Again I have no evidence but I do think it is a factor. A group of 5 women are suing QR/Qatar/QCAA over this and court proceedings are underway. QR says it is not them who did the search, Qatar is using sovereign immunity as a defence etc etc and so the case is being contested.
My sneaking suspicion is the Aus Govt action on more flights is an indirect pressure on the Qataris to settle the case and then everyone can be pals again and all forgiven and QR can operate more flights...
I didn't know about the ongoing court case, so thanks for that.
Far from old news. Nothing satisfactory was done at the time, sanctions should have been implemented immediately.
If we really want to drill this, we would being taking much bigger action e.g. like how we took China to WTO
The Qatari government (who 100% own and operate QR) have shown no genuine remorse and victims have had to seek action via Australian courts because no avenue via courts in Qatar.
It's Qatar. Sorry to say this, but what do you expect?

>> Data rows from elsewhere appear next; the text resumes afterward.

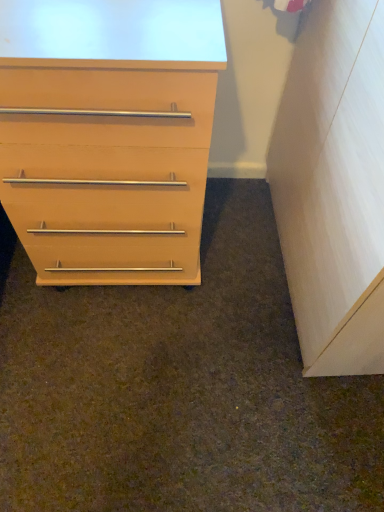 What is the approximate height of matte wood chest of drawers at left?

The height of matte wood chest of drawers at left is 31.71 inches.

The image size is (384, 512). What are the coordinates of `matte wood chest of drawers at left` in the screenshot? It's located at (108, 135).

What do you see at coordinates (108, 135) in the screenshot?
I see `matte wood chest of drawers at left` at bounding box center [108, 135].

I want to click on light wood/file cabinet at right, so click(x=334, y=187).

What do you see at coordinates (334, 187) in the screenshot?
I see `light wood/file cabinet at right` at bounding box center [334, 187].

In order to click on matte wood chest of drawers at left in this screenshot , I will do `click(108, 135)`.

Considering the relative positions of matte wood chest of drawers at left and light wood/file cabinet at right in the image provided, is matte wood chest of drawers at left to the right of light wood/file cabinet at right from the viewer's perspective?

No, matte wood chest of drawers at left is not to the right of light wood/file cabinet at right.

In the image, is matte wood chest of drawers at left positioned in front of or behind light wood/file cabinet at right?

matte wood chest of drawers at left is behind light wood/file cabinet at right.

Between point (147, 7) and point (325, 25), which one is positioned behind?

The point (325, 25) is more distant.

From the image's perspective, does matte wood chest of drawers at left appear lower than light wood/file cabinet at right?

Actually, matte wood chest of drawers at left appears above light wood/file cabinet at right in the image.

Looking at this image, from a real-world perspective, is matte wood chest of drawers at left positioned above or below light wood/file cabinet at right?

matte wood chest of drawers at left is situated lower than light wood/file cabinet at right in the real world.

Considering the sizes of matte wood chest of drawers at left and light wood/file cabinet at right in the image, is matte wood chest of drawers at left wider or thinner than light wood/file cabinet at right?

Considering their sizes, matte wood chest of drawers at left looks broader than light wood/file cabinet at right.

From the picture: Considering the sizes of objects matte wood chest of drawers at left and light wood/file cabinet at right in the image provided, who is taller, matte wood chest of drawers at left or light wood/file cabinet at right?

Standing taller between the two is light wood/file cabinet at right.

Considering the sizes of objects matte wood chest of drawers at left and light wood/file cabinet at right in the image provided, who is bigger, matte wood chest of drawers at left or light wood/file cabinet at right?

With larger size is matte wood chest of drawers at left.

Is light wood/file cabinet at right a part of matte wood chest of drawers at left?

No, light wood/file cabinet at right is located outside of matte wood chest of drawers at left.

Is there a large distance between matte wood chest of drawers at left and light wood/file cabinet at right?

No.

Is matte wood chest of drawers at left oriented towards light wood/file cabinet at right?

No, matte wood chest of drawers at left does not turn towards light wood/file cabinet at right.

How far apart are matte wood chest of drawers at left and light wood/file cabinet at right?

A distance of 17.11 inches exists between matte wood chest of drawers at left and light wood/file cabinet at right.

You are a GUI agent. You are given a task and a screenshot of the screen. Output one action in this format:
    pyautogui.click(x=<x>, y=<y>)
    Task: Click on the chest of drawers that appears above the light wood/file cabinet at right (from the image's perspective)
    
    Given the screenshot: What is the action you would take?
    pyautogui.click(x=108, y=135)

Does light wood/file cabinet at right appear on the left side of matte wood chest of drawers at left?

In fact, light wood/file cabinet at right is to the right of matte wood chest of drawers at left.

Does light wood/file cabinet at right come behind matte wood chest of drawers at left?

That is False.

Is point (375, 76) closer to camera compared to point (24, 220)?

Yes, it is in front of point (24, 220).

Consider the image. From the image's perspective, is light wood/file cabinet at right below matte wood chest of drawers at left?

Yes, from the image's perspective, light wood/file cabinet at right is beneath matte wood chest of drawers at left.

From a real-world perspective, is light wood/file cabinet at right physically located above or below matte wood chest of drawers at left?

From a real-world perspective, light wood/file cabinet at right is physically above matte wood chest of drawers at left.

Looking at their sizes, would you say light wood/file cabinet at right is wider or thinner than matte wood chest of drawers at left?

light wood/file cabinet at right is thinner than matte wood chest of drawers at left.

Is light wood/file cabinet at right taller than matte wood chest of drawers at left?

Indeed, light wood/file cabinet at right has a greater height compared to matte wood chest of drawers at left.

From the picture: Is light wood/file cabinet at right bigger than matte wood chest of drawers at left?

No, light wood/file cabinet at right is not bigger than matte wood chest of drawers at left.

Is light wood/file cabinet at right inside or outside of matte wood chest of drawers at left?

light wood/file cabinet at right lies outside matte wood chest of drawers at left.

Are light wood/file cabinet at right and matte wood chest of drawers at left beside each other?

No, light wood/file cabinet at right is not next to matte wood chest of drawers at left.

Is light wood/file cabinet at right facing towards matte wood chest of drawers at left?

Yes, light wood/file cabinet at right is oriented towards matte wood chest of drawers at left.

Where is `file cabinet in front of the matte wood chest of drawers at left`? The height and width of the screenshot is (512, 384). file cabinet in front of the matte wood chest of drawers at left is located at coordinates (334, 187).

Image resolution: width=384 pixels, height=512 pixels. In order to click on chest of drawers on the left of light wood/file cabinet at right in this screenshot , I will do `click(108, 135)`.

I want to click on file cabinet in front of the matte wood chest of drawers at left, so 334,187.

I am as outraged as everyone else, but it's Qatar. I mean do we expect the same human rights standard as we have? It's the honest truth. It's like, if you were a woman and the Taliban detain and whip you for not having a man with you while walking down the street, it's bad, but what else could we expect?
This is why I don't fly these gulf based carriers.
Our government is right to leverage anything we can to get justice for the Aussie victims.
Then make a song and dance about it, take their government to the UN Human Rights Office, drive change. You don't drive change by being hush hush.
If this is the reason, the government could have come out and say 'We don't want them to fly here, until they apologise and pay compensation'. That would be world news and that would drive change.
If the government from both sides of politics dare to offend the Chinese government by telling the whole world not to build 5G, and risk all the $$$, I don't buy the trying to be hush hush trying not to offend the Qataris theory.